SENSITIVITY ANALYSIS PROBLEM

A manufacturing firm has discontinued production of a certain unprofitable product line thus creating considerable excess production capacity.

Management is considering devoting this excess capacity to one or more of three products; call them products 1, 2, and 3.

The available capacity on the machines that might limit output is summarized below:

SENSITIVITY ANALYSIS PROBLEM

AVAILABLE TIME

MACHINE TYPE(machine hours / week)

Milling machine 500

Lathe 350

Grinder 150

SENSITIVITY ANALYSIS PROBLEM

The number of machine hours required for each unit of the respective products is:

MACHINE TYPE P1 P2 P3

Milling machine 9 3 5

Lathe 5 4 0

Grinder 3 0 2

SENSITIVITY ANALYSIS PROBLEM

The sales department indicates that the sales potential for products 1 and 2 exceeds the maximum production rate and that the sales potential for product 3 is 20 units per week.

The unit profit would be \$3000, \$1200, and \$900, respectively, for products 1, 2, and 3.

SENSITIVITY ANALYSIS PROBLEM

Solver is used to determine the optimal solution. .

a. What are the optimal weekly production levels for each of the three products?

Product 1 = 45.23

Product 2 = 30.95

Product 3 = 0

SENSITIVITY ANALYSIS PROBLEM

b. What profit will be obtained if the optimal solution is implemented?

\$172,857.10 per week

c. How much unused capacity exists on the milling machine, the lathe, and the grinder?

Milling = 0; Lathe = 0; Grinder = 14.28 (See SLACK entries)

SENSITIVITY ANALYSIS PROBLEM

d. How much would the objective function change if the amount of available time on the grinder increased from 150 hours per week to 250 hours?

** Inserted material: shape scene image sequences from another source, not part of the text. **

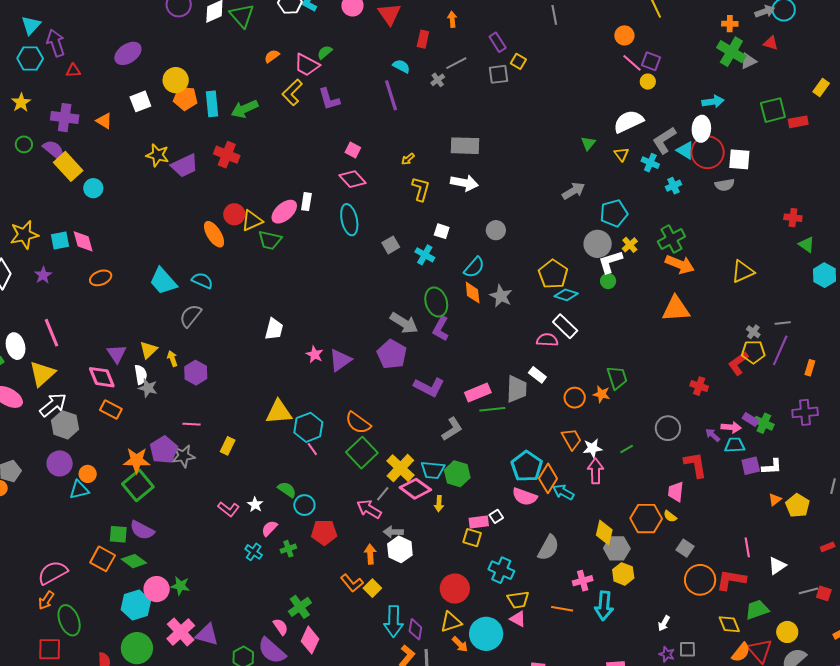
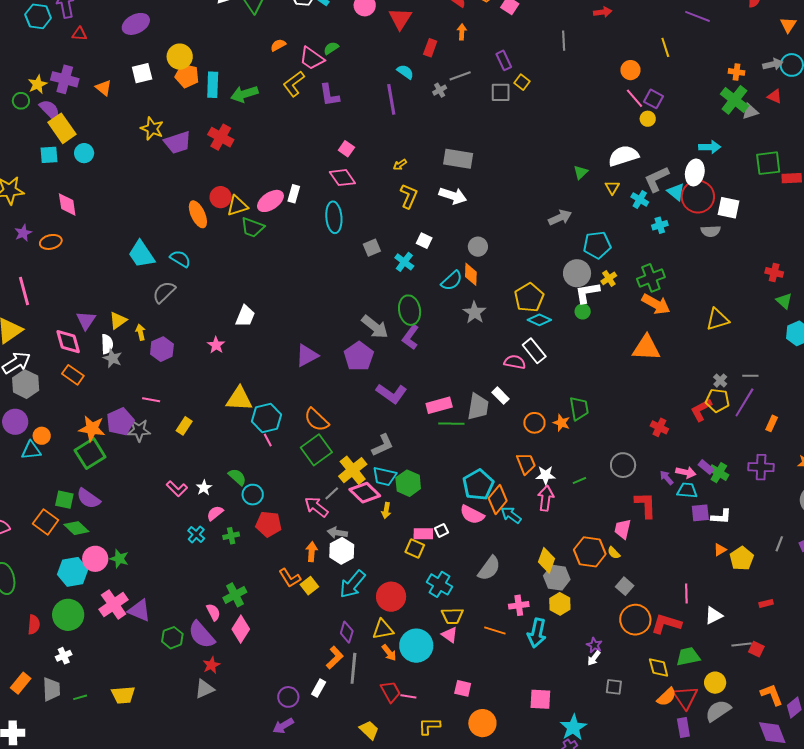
yellow star: (21, 102) -> (38, 84), moved
cyan square: (60, 240) -> (49, 155), moved
orange ellipse: (101, 278) -> (51, 242), moved
orange diamond: (473, 293) -> (471, 274), moved
pink star: (315, 354) -> (216, 345), moved
gray L-shape: (452, 429) -> (383, 445), moved
cyan arrow: (394, 621) -> (352, 584), moved, turned 32
purple star: (667, 654) -> (594, 645), moved

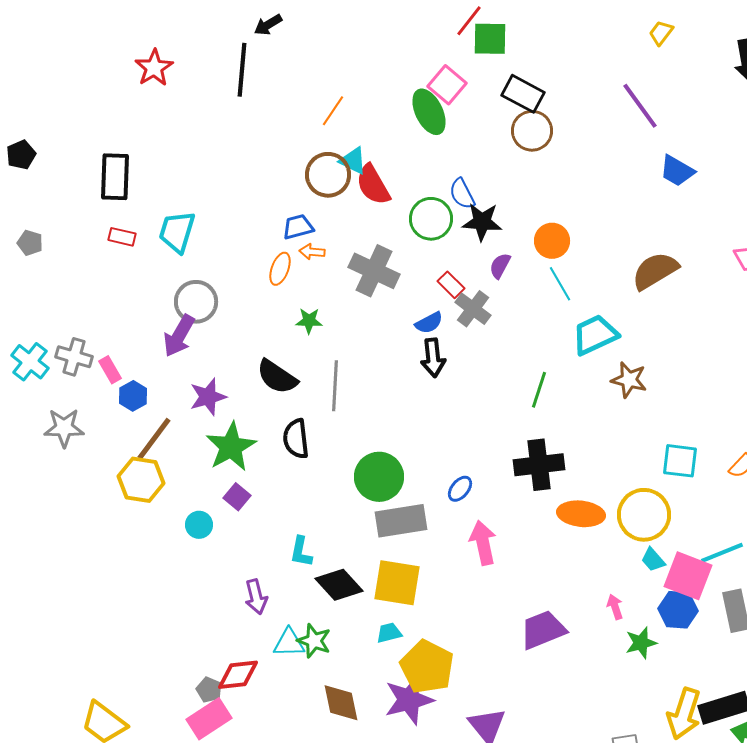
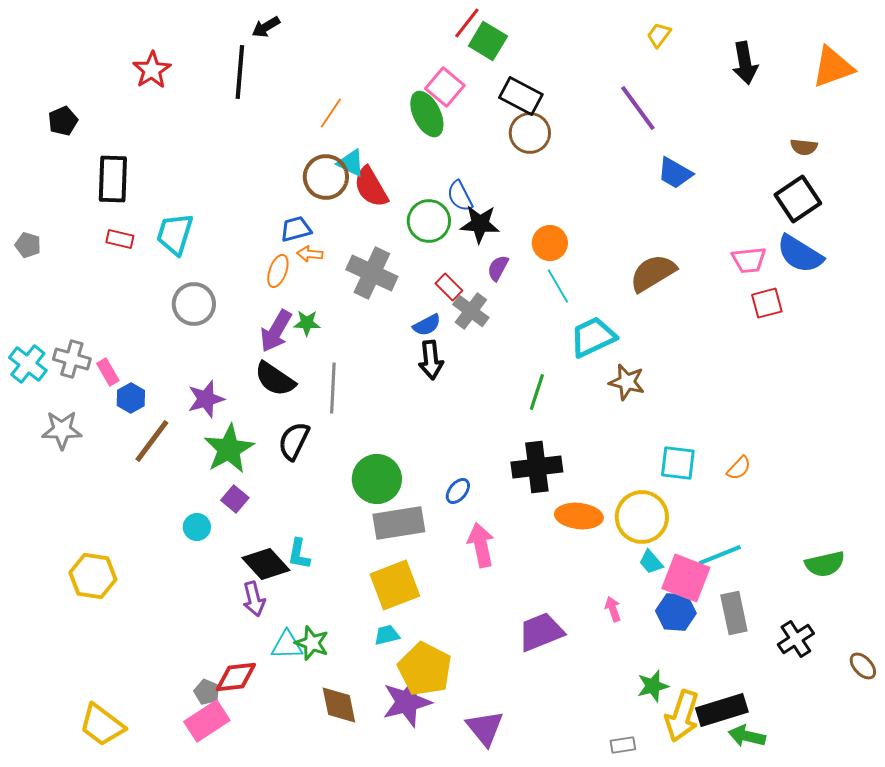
green square: (490, 39) -> (488, 41), turned 30
black pentagon: (21, 155) -> (63, 121), moved
purple arrow: (179, 336) -> (276, 331), moved
black semicircle: (296, 439) -> (294, 441), turned 33
yellow hexagon: (141, 480) -> (93, 576), moved
yellow square: (397, 583) -> (395, 585), turned -30
black diamond: (339, 585) -> (266, 564), moved
green star: (641, 643) -> (653, 686), moved

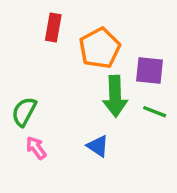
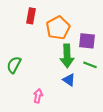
blue triangle: (98, 146) -> (69, 80), moved
pink arrow: (36, 148) -> (38, 96), moved, turned 48

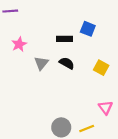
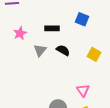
black rectangle: (65, 39) -> (52, 28), moved
pink triangle: (106, 107) -> (83, 90), moved

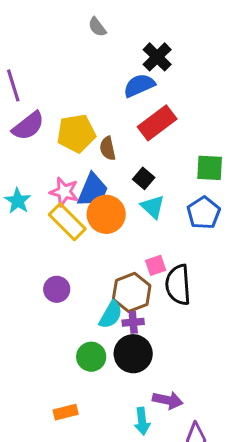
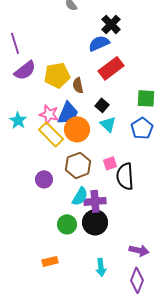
brown hexagon: (132, 292) -> (78, 165), moved
purple cross: (133, 322) -> (95, 201), size x1.5
purple arrow: (168, 400) -> (139, 250), moved

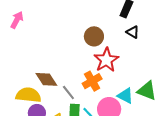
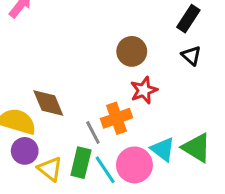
red star: (106, 60) -> (144, 90), size x0.7
gray line: (68, 92) -> (93, 132), moved

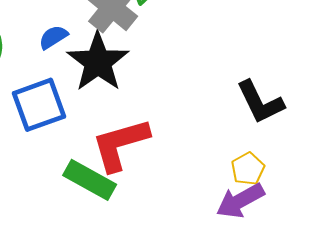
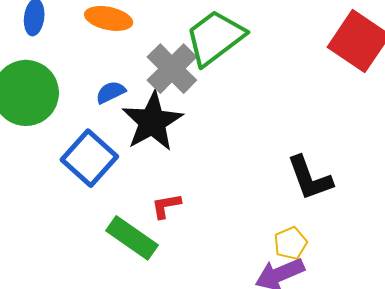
blue square: (39, 105) -> (89, 158), turned -34
red L-shape: (120, 144) -> (166, 206), size x0.5

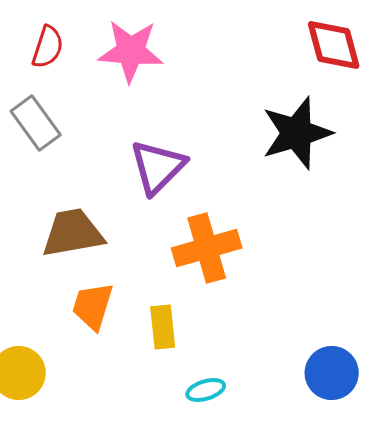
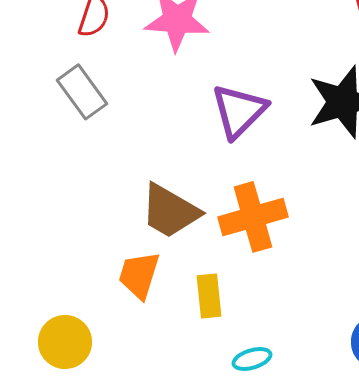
purple triangle: (158, 167) -> (239, 111), moved
brown trapezoid: (73, 233) -> (170, 211), moved, turned -140

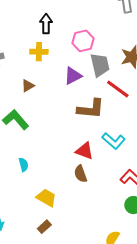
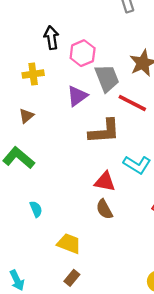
black arrow: (46, 24) -> (51, 38), moved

Will the objective function increase or decrease?

Currently the grinder has 14.28 hours of slack time so its shadow price is 0.

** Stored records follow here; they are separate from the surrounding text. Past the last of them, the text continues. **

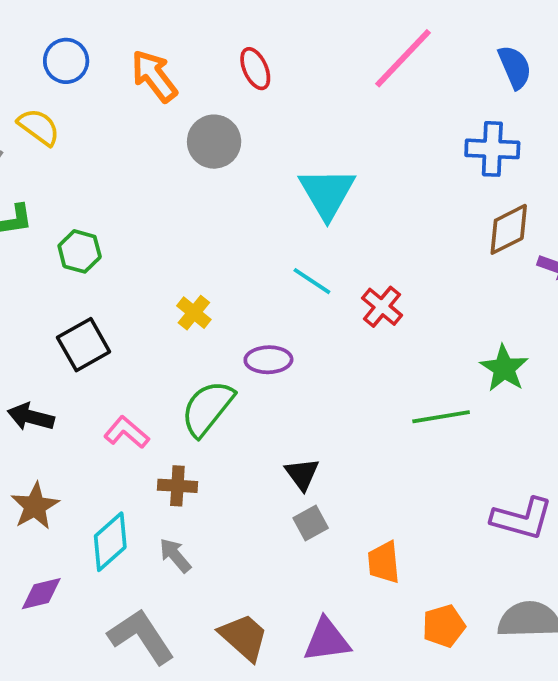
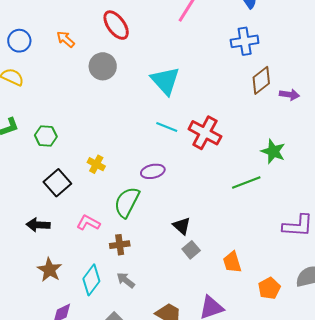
red ellipse: (255, 69) -> (116, 25), size x1.4
orange arrow: (154, 76) -> (66, 39), size x0.7
red cross: (382, 307) -> (205, 133), size x1.5
yellow cross: (194, 313) -> (96, 164), moved

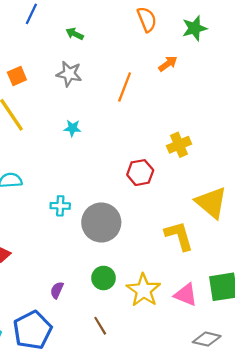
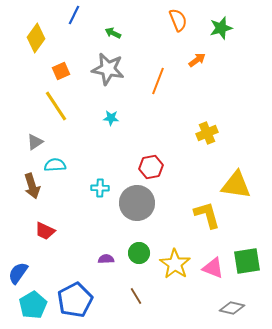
gray star: (69, 74) -> (108, 69), size x1.4
red hexagon: (140, 173) -> (151, 167), moved
yellow triangle: (211, 203) -> (236, 185), turned -32
purple semicircle: (57, 290) -> (106, 259), moved, turned 63

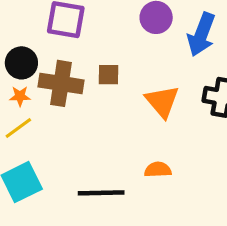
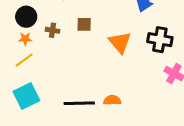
brown cross: (61, 83) -> (53, 30), size x0.5
orange semicircle: (158, 170) -> (112, 100), moved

Increasing the available hours from 150 to 250 will not change the total profit.

SENSITIVITY ANALYSIS PROBLEM

e. The profit for product 3 is \$900 per unit and the current production level is zero.

How much would the profit per unit have to change before it would be profitable to produce product 3's?

The profit per unit would have to increase by its reduced cost of \$528.57.

SENSITIVITY ANALYSIS PROBLEM
• The milling machine capacity can be increased at a cost of \$160 per hour. Is it economic to increase capacity by 10 hours?

Since the shadow price per hour (285.7143) is greater than the cost (160), it is worth increasing milling capacity on the margin. However, since the shadow price might change with increasing capacity we need to rerun to see the full effect of increasing capacity by 10 hours. Profit does increase by 2857 (10*285.714) which is greater than the cost increase of 1600 (10*160). Therefore the milling capacity should be increased b y 10 hours.